"I don't have goals. People always ask how many bases I think I can steal. I don't think about numbers. I just think about winning games. If I get better every year I play, then I'm doing fine. If I steal one more base than I did last year, that's fine. I'm still learning. I suppose I wouldn't mind being Kirby Puckett. Doing the things he does."
"Are there any goals outside of baseball?"

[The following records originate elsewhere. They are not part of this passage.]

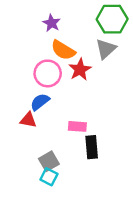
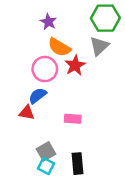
black rectangle: (92, 147) -> (78, 164), moved

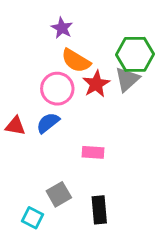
green hexagon: (105, 18) -> (135, 54), moved
gray triangle: (99, 46) -> (127, 79), moved
red triangle: (27, 113) -> (15, 126), moved
cyan square: (46, 166) -> (32, 218), moved

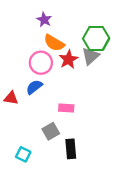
red triangle: (15, 126) -> (11, 98), moved
gray square: (59, 194) -> (51, 131), moved

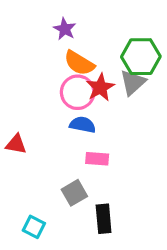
pink circle: (41, 63) -> (78, 92), moved
blue semicircle: (34, 87) -> (83, 125), moved, turned 49

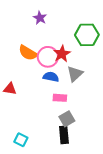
orange semicircle: (79, 63) -> (28, 53), moved
gray triangle: (133, 83) -> (75, 74), moved
gray square: (74, 193) -> (67, 119), moved

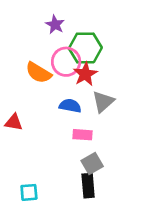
green hexagon: (87, 35) -> (85, 48), moved
pink circle: (48, 57) -> (66, 62), moved
cyan square: (21, 140) -> (29, 192), turned -32

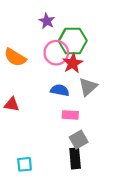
orange semicircle: (39, 73) -> (15, 57), moved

"I wanted to buy my parents a house. That was my first goal when I signed a contract. I did it. My mother now lives back in the country, where she grew up, less than a block from where she went to school. My father's retired. All of the kids are gone. I just want my parents to sit down and enjoy themselves. They earned it. Everyone still goes to my folks' house on Sundays and holidays and just about anytime. There's always somebody visiting. And when we play in Atlanta? It's like a family holiday. I need as many tickets as I can find. I get up at the plate in Atlanta, and I hear my family cheering. That's how many there are."
"It's quite a family."
"My grandmother's alive. She just turned 91, in terrific health. She always called me 'my special child.' Now she can hold my son. He's five months old. His name is D'Monte."
(There will be other stories in the future, no doubt. Stories about Grissom. About the Expos. None will be nicer than this one, because this is the beginning. Everything is clean. Everything is new. How are you? Who are you? There is no dance like the first dance. The sad truth is that this year's surprise invariably becomes next year's favorite, and life becomes far more complex. Especially in the 1990s in professional sports. Especially in baseball. The additions of money and fame are subtractions of innocence. This is the Expos' time. This is Grissom's time. They are this year's freshest faces. Enjoy them now. They can never be the same again.)
"I don't know why my mother named me Marquis," Grissom says. "I guess she had used up all the familiar names by the time she got to me. I guess she had to move to French. I'm going to have to ask her the next time I see her."
"You've never asked?"
"I'm going to have to now. People want to know."